On large data, it turns out you can expect each replica built using Bootstrapping with replacement to contain about 63% of the original data points, with the rest being duplicates. If you build out a full-depth decision tree using this replica data set, odds are it is going to be **even worse** than the decision tree built using the original data. So what’s the point?
Oh Yeah, That’s My Bag Baby!
The decision tree built on a replica is what is known as a “weak learner” — it’s not great, and we know it’s not great. But it turns out that if you build a really large number of these randomly generated weak learners and average their results (an example of an approach to machine learning called “ensembling” — or combining various machine learning models to generate a prediction), they can mitigate or smooth out some of the noise and other idiosyncrasies in the original data and produce predictions that perform significantly better in the real world.
This is the “aggregation” part of Bootstrap Aggregation. Take a single data set, create 500 (or again, however many makes sense) randomly selected cruddy replicas, build out full-depth decision trees on all of them, and then whatever the average prediction is across all 500 models is what gets returned as the prediction on novel data.
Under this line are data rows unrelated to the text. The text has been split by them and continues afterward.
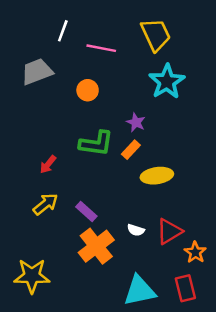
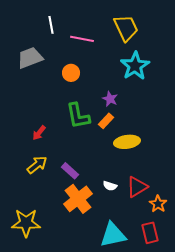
white line: (63, 31) -> (51, 25), turned -30
green L-shape: (96, 143) -> (78, 116), turned 72

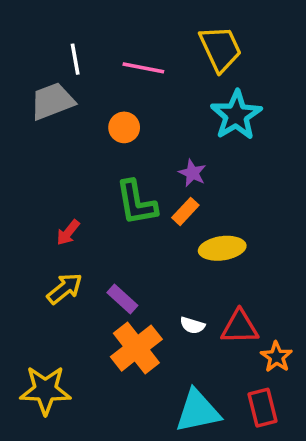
white line: (51, 25) -> (75, 59), moved
red triangle: (137, 187) -> (240, 327), turned 30

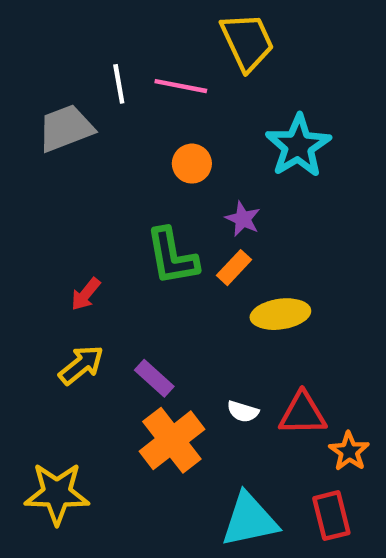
yellow trapezoid: (220, 49) -> (247, 42), moved
white line: (75, 59) -> (119, 84), moved
orange circle: (124, 127) -> (192, 164), moved

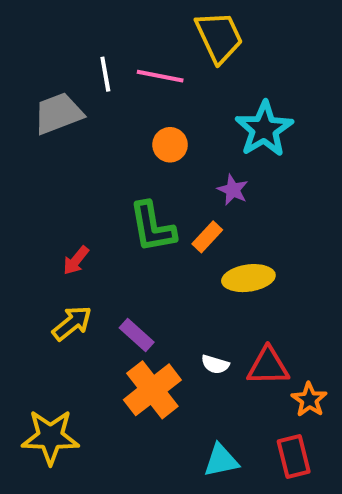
purple star: (243, 219) -> (233, 190), moved
cyan triangle: (249, 520) -> (221, 460), size x0.7

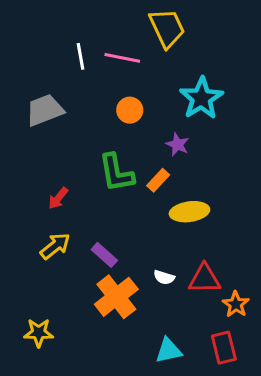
gray trapezoid: (58, 113) -> (45, 110), moved
yellow star: (50, 437) -> (39, 333), size x0.7

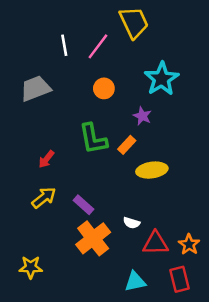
pink line: (122, 58) -> (98, 46), turned -64
red triangle: (204, 279) -> (156, 243), moved

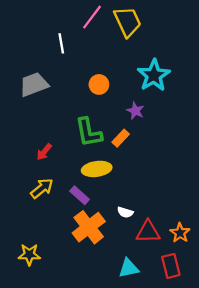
pink line: (98, 46) -> (92, 17), moved
yellow ellipse: (152, 170) -> (97, 169), moved

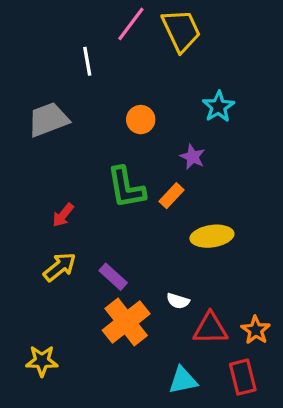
cyan star: (154, 75) -> (218, 107), size x0.7
yellow ellipse: (97, 169) -> (212, 236), moved

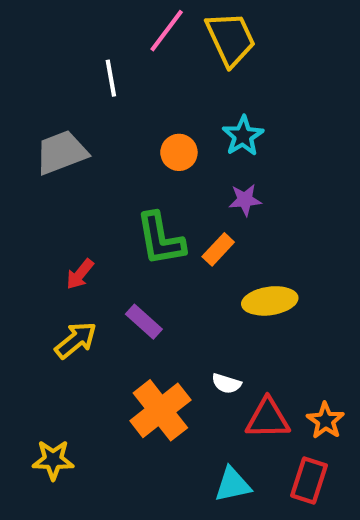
cyan star: (218, 107) -> (243, 136), moved
purple star: (193, 157) -> (245, 200), turned -30
purple rectangle: (113, 277) -> (144, 322), moved
red rectangle: (243, 377) -> (309, 480), turned 32

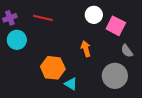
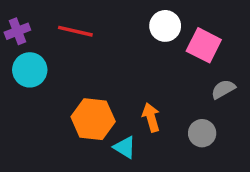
orange arrow: (86, 49) -> (151, 117), moved
gray semicircle: (127, 51) -> (223, 89), turned 96
gray circle: (115, 76) -> (202, 133), size x0.6

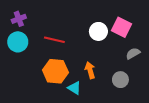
white circle: (165, 26) -> (98, 31), moved
purple cross: (17, 31) -> (19, 19), moved
red line: (75, 31) -> (54, 40), moved

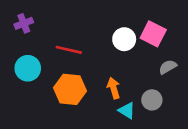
cyan circle: (18, 42) -> (28, 68), moved
cyan triangle: (74, 88) -> (127, 111), moved

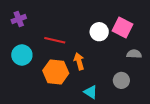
gray semicircle: (168, 67) -> (134, 54), turned 32
orange arrow: (114, 88) -> (79, 61), moved
cyan triangle: (127, 111) -> (91, 92), moved

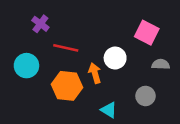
purple cross: (19, 19) -> (40, 24), moved, turned -32
white circle: (99, 32) -> (115, 58), moved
This has a similar effect on training accuracy as things like building max-depth decision trees does — it increases bias (training error). But training error only really matters when your model is biased from the start, and in the case of full-depth decision trees, this is rarely a significant issue. The improvement in testing accuracy and real-world prediction makes any training loss well worth it.
The Lingering Problem With Bagging
Bagging is great, but it suffers from one overarching problem — strong correlation between the decision trees. If you have noisy or idiosyncratic variables in your data that are overpowering in terms of training data prediction, then this can continue to be a problem with your bagged trees model. The way to deal with this is via regularization — intentionally introducing randomness in terms of which variables are selected when building the decision tree models. The approach to do this is called Random Forest.
Random Forest works exactly like Bagging (in fact, it **is** Bagging), but when building the weak learner trees, it makes decisions at each split point based on a random subset of the features / variables each time. The number is usually tuned to be the square root of the total number of variables in the data set, so if you had a data set with 100 variables, each time you evaluated a split point, you would randomly select 10 of them and only use those 10 to make the decision of which data went into which category.
This stochastic approach to building out decision trees on data sets built using Bagging means that those overpowering variables get relatively minimized, and other variables that might otherwise be almost ignored get a more enhanced “voice” in the overall aggregate decisions (not entirely unlike the effect ridge regularization has on linear regression.) Adding this “fuzz” to the decision making process can further mitigate variance in bagged decision tree predictive models — meaning they get even more accurate on real-world and test data.
When you’re trying to build out a decision tree model and variance is an issue, and you simply can’t add more data for whatever reason (or want to test and see if adding data might help…), the Random Forest approach can be an effective way to make the best of the data you have available and improve your real-world model performance.